Saved entries
== Segment start ==

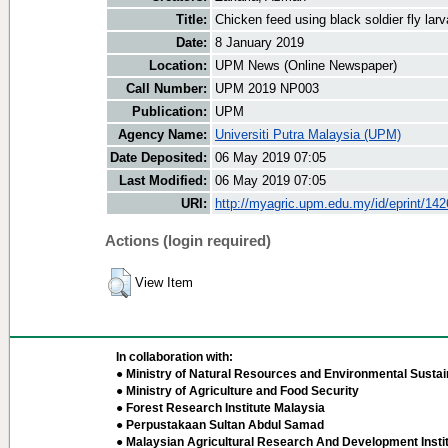
Title:
Chicken feed using black soldier fly lar
Date:
8 January 2019
Location:
UPM News (Online Newspaper)
Call Number:
UPM 2019 NP003
Publication:
UPM
Agency Name:
Universiti Putra Malaysia (UPM)
Date Deposited:
06 May 2019 07:05
Last Modified:
06 May 2019 07:05
URI:
http://myagric.upm.edu.my/id/eprint/14
Actions (login required)
View Item
In collaboration with:
● Ministry of Natural Resources and Environmental Sustain
● Ministry of Agriculture and Food Security
● Forest Research Institute Malaysia
● Perpustakaan Sultan Abdul Samad
● Malaysian Agricultural Research And Development Insti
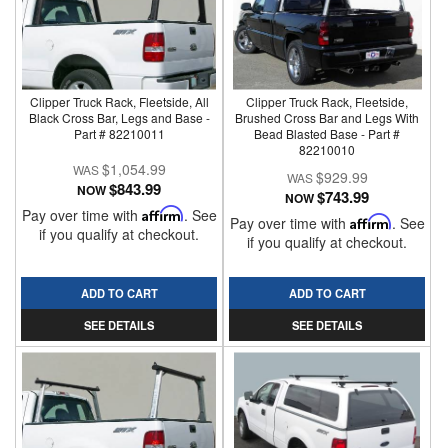
Clipper Truck Rack, Fleetside, All
Clipper Truck Rack, Fleetside,
Black Cross Bar, Legs and Base -
Brushed Cross Bar and Legs With
Part # 82210011
Bead Blasted Base - Part #
82210010
$1,054.99
$929.99
$843.99
NOW
$743.99
NOW
Pay over time with
Affirm
. See
Pay over time with
Affirm
. See
if you qualify at checkout.
if you qualify at checkout.
ADD TO CART
ADD TO CART
SEE DETAILS
SEE DETAILS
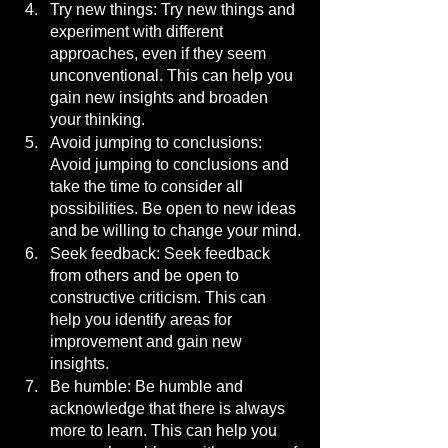
Try new things: Try new things and 
experiment with different 
approaches, even if they seem 
unconventional. This can help you 
gain new insights and broaden 
your thinking.
Avoid jumping to conclusions: 
Avoid jumping to conclusions and 
take the time to consider all 
possibilities. Be open to new ideas 
and be willing to change your mind.
Seek feedback: Seek feedback 
from others and be open to 
constructive criticism. This can 
help you identify areas for 
improvement and gain new 
insights.
Be humble: Be humble and 
acknowledge that there is always 
more to learn. This can help you 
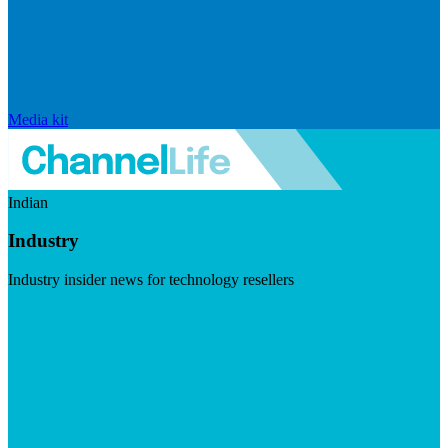
Media kit
Indian
Industry
Industry insider news for technology resellers
Visit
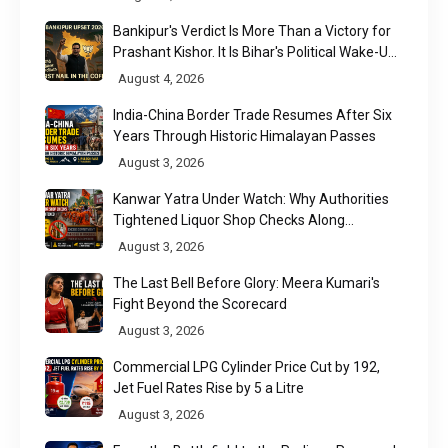
Bankipur's Verdict Is More Than a Victory for
Prashant Kishor. It Is Bihar's Political Wake-Up
Call
August 4, 2026
India-China Border Trade Resumes After Six
Years Through Historic Himalayan Passes
August 3, 2026
Kanwar Yatra Under Watch: Why Authorities
Tightened Liquor Shop Checks Along
Pilgrimage Routes
August 3, 2026
The Last Bell Before Glory: Meera Kumari's
Fight Beyond the Scorecard
August 3, 2026
Commercial LPG Cylinder Price Cut by ₹192,
Jet Fuel Rates Rise by ₹5 a Litre
August 3, 2026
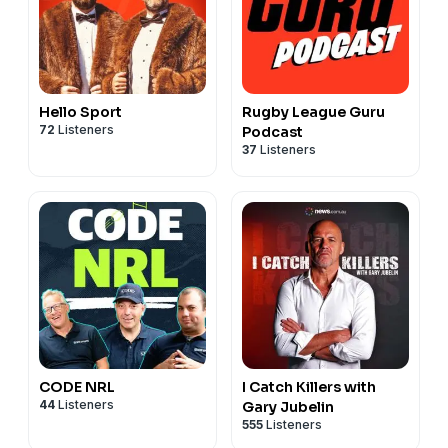
Queensland pride
45:50 – Mel Meninga’s lessons about representing
Queensland
47:28 – Magic Round preview: “schoolies for adults”
48:27 – The games Billy can’t wait to watch at Magic
Hello Sport
Rugby League Guru
Round
72
Listeners
Podcast
37
Listeners
See
omnystudio.com/listener
for privacy information.
CODE NRL
I Catch Killers with
44
Listeners
Gary Jubelin
555
Listeners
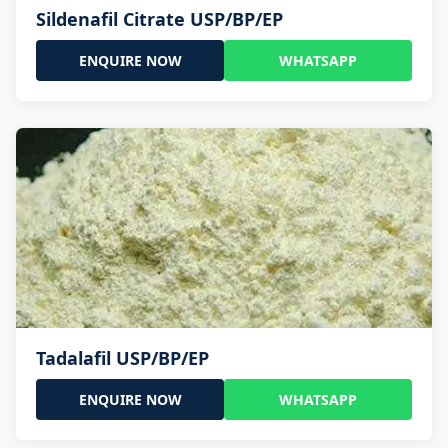
Sildenafil Citrate USP/BP/EP
ENQUIRE NOW
WHATSAPP
Tadalafil USP/BP/EP
ENQUIRE NOW
WHATSAPP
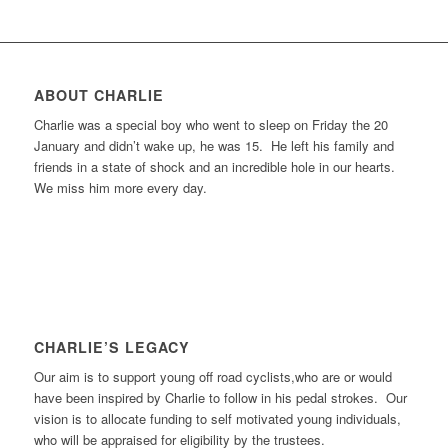
ABOUT CHARLIE
Charlie was a special boy who went to sleep on Friday the 20
January and didn’t wake up, he was 15. He left his family and
friends in a state of shock and an incredible hole in our hearts.
We miss him more every day.
CHARLIE’S LEGACY
Our aim is to support young off road cyclists,who are or would
have been inspired by Charlie to follow in his pedal strokes. Our
vision is to allocate funding to self motivated young individuals,
who will be appraised for eligibility by the trustees.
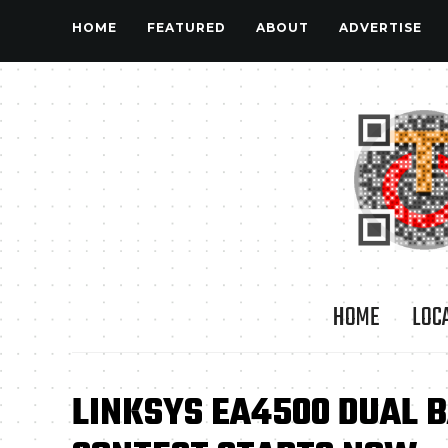
HOME
FEATURED
ABOUT
ADVERTISE
HOME
LOC
LINKSYS EA4500 DUAL 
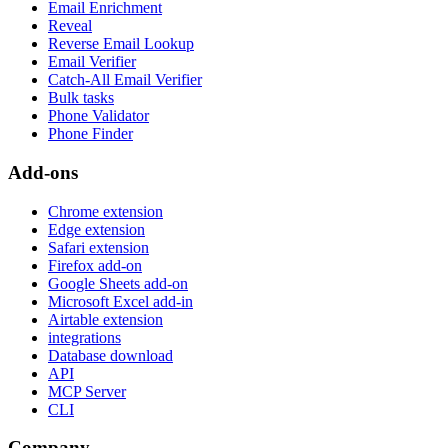
Email Enrichment
Reveal
Reverse Email Lookup
Email Verifier
Catch-All Email Verifier
Bulk tasks
Phone Validator
Phone Finder
Add-ons
Chrome extension
Edge extension
Safari extension
Firefox add-on
Google Sheets add-on
Microsoft Excel add-in
Airtable extension
integrations
Database download
API
MCP Server
CLI
Company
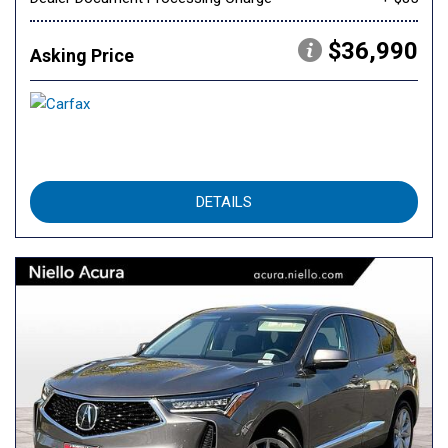
$36,990
Asking Price
DETAILS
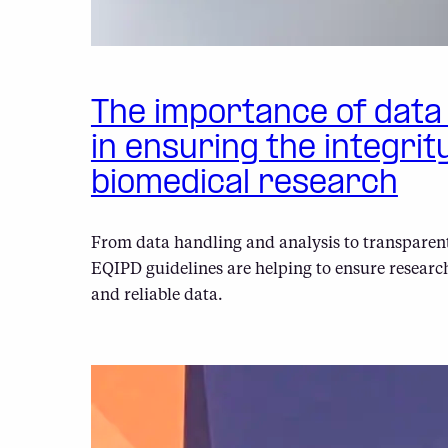
The importance of dat
in ensuring the integrit
biomedical research
From data handling and analysis to transparent
EQIPD guidelines are helping to ensure researc
and reliable data.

== Segment end ==

ACTIVITY: With the pictures left out, transcribe exactly the lines from the line holding "We miss him more every day." through the closing line of the entries.

EXERCISE SOLUTION:
We miss him more every day.
CHARLIE’S LEGACY
Our aim is to support young off road cyclists,who are or would
have been inspired by Charlie to follow in his pedal strokes. Our
vision is to allocate funding to self motivated young individuals,
who will be appraised for eligibility by the trustees.
HOME
FEATURED
ABOUT
ADVERTISE
HOME
LOC
LINKSYS EA4500 DUAL 
Email Enrichment
Reveal
Reverse Email Lookup
Email Verifier
Catch-All Email Verifier
Bulk tasks
Phone Validator
Phone Finder
Add-ons
Chrome extension
Edge extension
Safari extension
Firefox add-on
Google Sheets add-on
Microsoft Excel add-in
Airtable extension
integrations
Database download
API
MCP Server
CLI
Company
$36,990
Asking Price
DETAILS
The importance of dat
in ensuring the integrit
biomedical research
From data handling and analysis to transparent
EQIPD guidelines are helping to ensure researc
and reliable data.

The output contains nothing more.